Add more varnish as needed to get the entire painting surface covered, but remember it’s not about thickness, just coverage. The reason I suggested having a bright light overhead is to allow you to see the reflection of the surface and thereby quickly find spots that you missed.
Another advantage of using the cosmetic wedges over a brush is the complete mindlessness involved in spreading the varnish over the surface. Again, go back to any of the DIY YouTube videos and you’ll see how obsessed they are with brushing carefully so you a) don’t end up with too many brush hairs in the varnish, and b) getting a smooth surface. By contrast, the wedges are very soft and don’t even snag on impasto areas of the painting, so you can easily manipulate the varnish around the painting. Note that you might end up with some very tiny bubbles if you’re spreading quickly or pressing down too firmly, but they will go away in a few minutes and in my experience are never an issue.

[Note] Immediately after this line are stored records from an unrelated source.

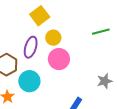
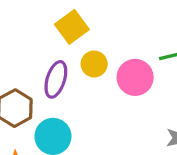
pink circle: (59, 59) -> (135, 77), moved

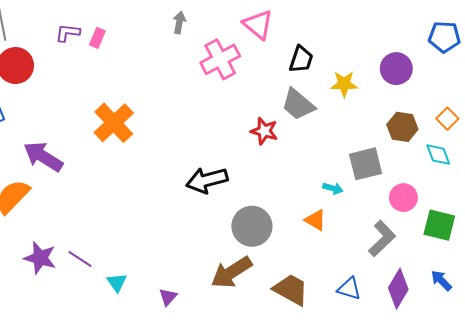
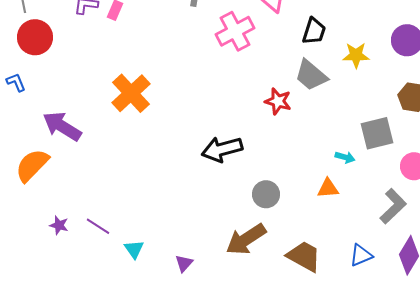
orange triangle: (315, 220) -> (328, 188), turned -35
gray circle: (252, 226) -> (266, 194), size x0.7
purple star: (40, 258) -> (59, 225), size x0.6
blue triangle: (349, 289) -> (361, 255), turned -40

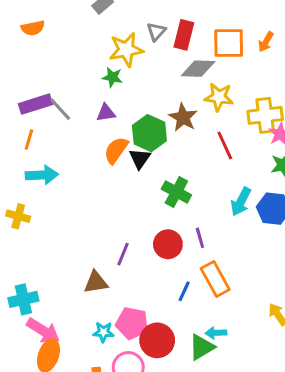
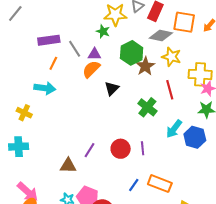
gray line: (60, 109) -> (75, 49), moved
green hexagon: (149, 133) -> (132, 53), moved
orange line: (29, 140) -> (53, 63), moved
orange semicircle: (116, 150) -> (91, 69), moved
green cross: (176, 192) -> (147, 107), moved
orange rectangle: (215, 279) -> (160, 184), moved, turned -50
blue line: (184, 291) -> (134, 185), moved
cyan cross: (23, 299) -> (19, 147), moved

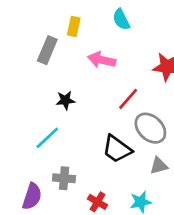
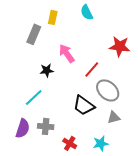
pink arrow: (102, 60) -> (67, 53), moved, turned 42
purple semicircle: (32, 196) -> (23, 128), moved

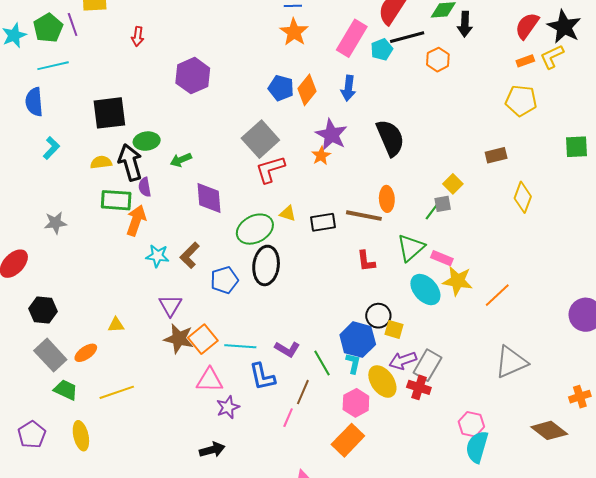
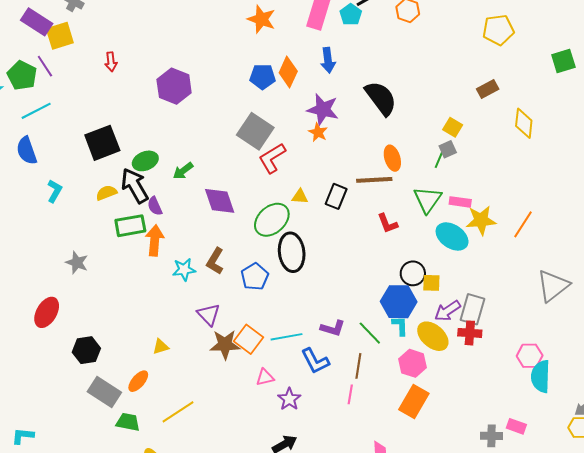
black rectangle: (323, 222) -> (336, 196), turned -45
gray star: (55, 223) -> (77, 263), turned -30
pink triangle: (210, 380) -> (265, 377), size x0.7

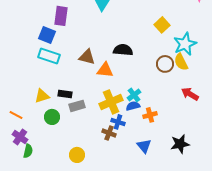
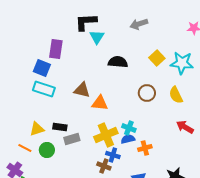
cyan star: (185, 44) -> (182, 63), moved, turned 30
black semicircle: (123, 50) -> (118, 62), moved
brown circle: (165, 64) -> (147, 93), moved
cyan cross: (134, 95) -> (129, 128), turned -32
orange line: (16, 115) -> (25, 148), moved

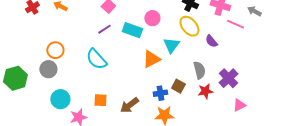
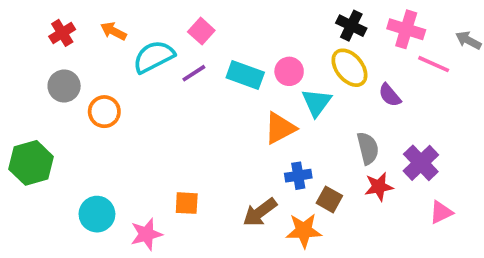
pink circle: (152, 18) -> (289, 71), moved
cyan semicircle: (96, 59) -> (154, 57), moved, turned 105
gray circle: (48, 69) -> (64, 86), moved
brown square: (178, 86) -> (329, 199), moved
blue cross: (160, 93) -> (298, 176), moved
cyan circle: (60, 99) -> (97, 214), moved
brown arrow: (129, 105) -> (260, 212), moved

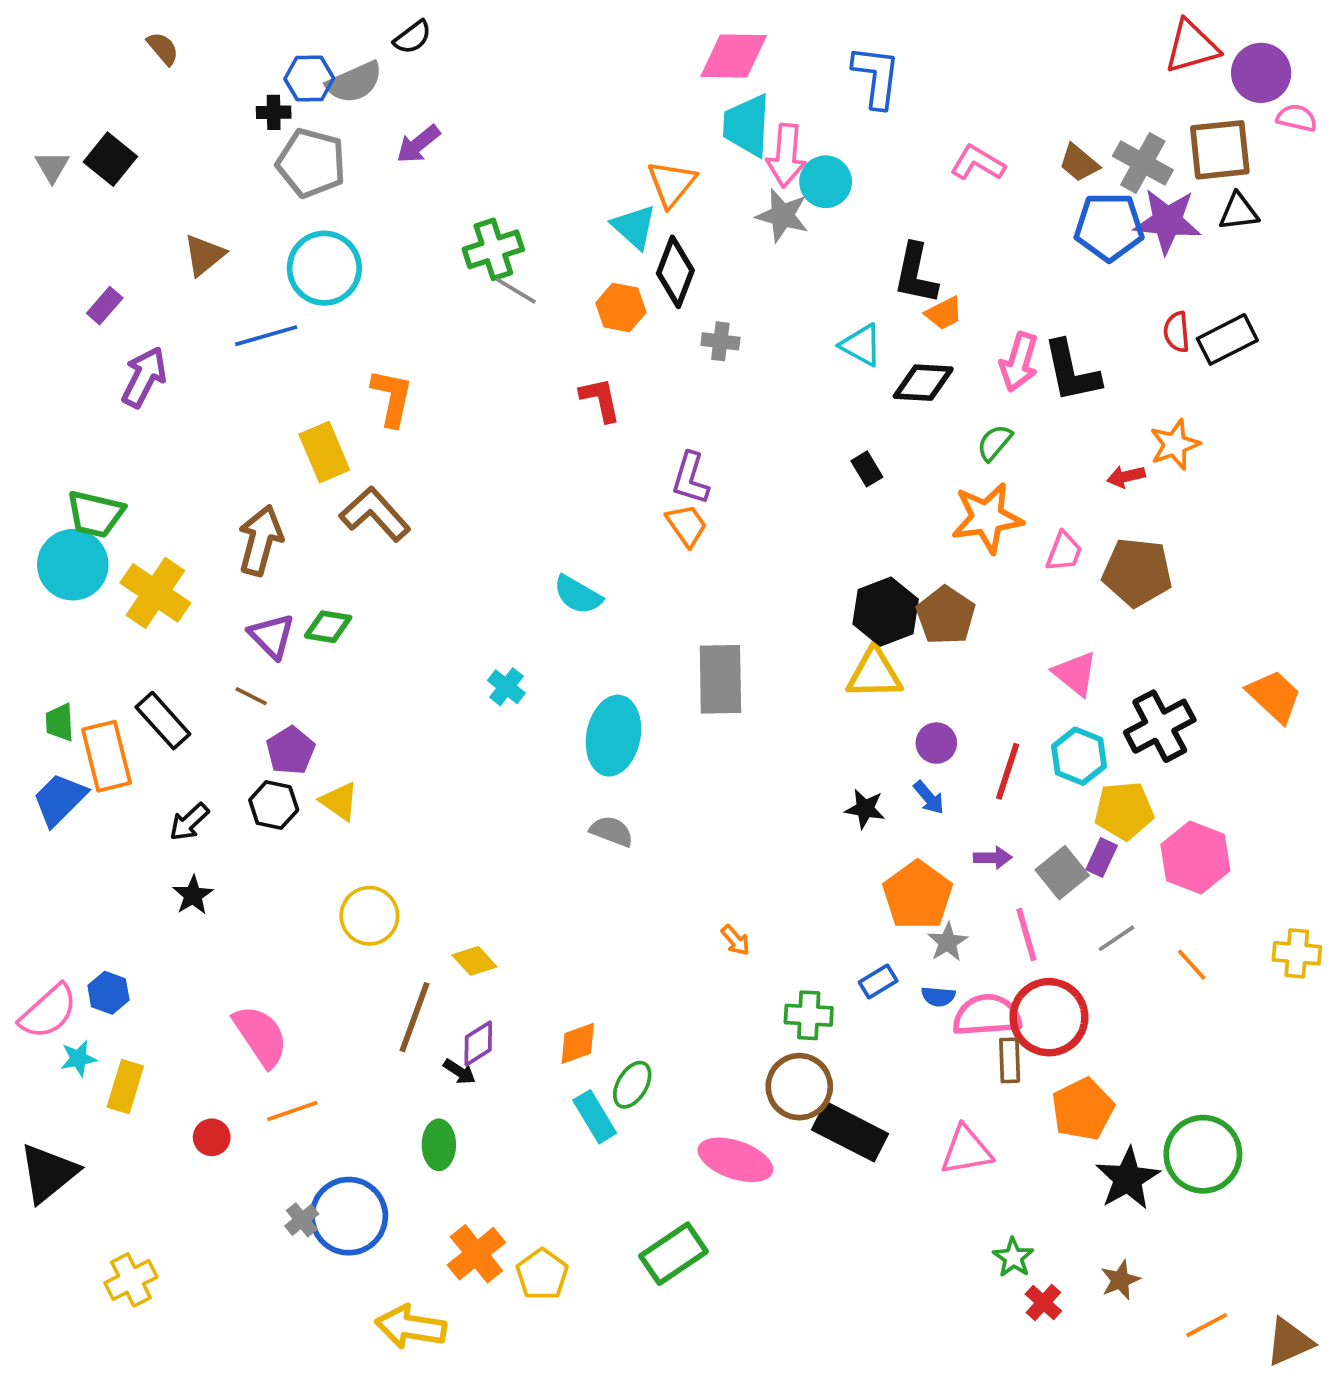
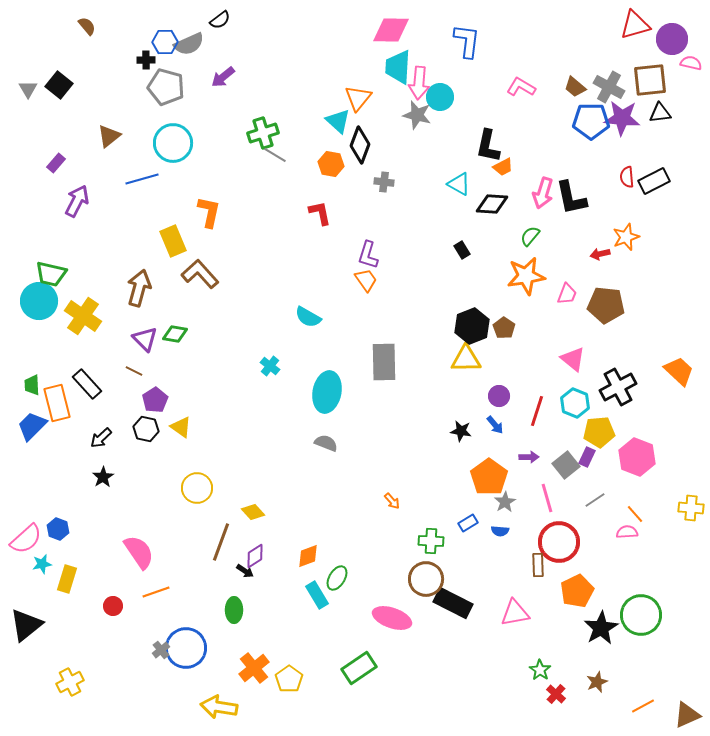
brown pentagon: (946, 615) -> (504, 328), size x0.7
pink semicircle: (987, 1015) -> (627, 532), moved, size x0.6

After the varnish has been applied, I return the painting to its dust-friendly rack and let it dry. The varnish I’m using dries pretty fast, but I wait another week before applying a second coat. You can see in the gallery at the end of this post the results, but to set expectations remember this is not a high gloss finish, although you can use varnishes that give a more intense finish. Ultimately I’m looking for what I like to call fresh protection for the painting, meaning the varnish recharges the hues and vibrancy of the painting which also providing a protective layer that will allow your masterpiece to last a few hundred years.
The whole process takes about 15 minutes for the initial session and it’s very simple so there’s not a lot of trial and error involved.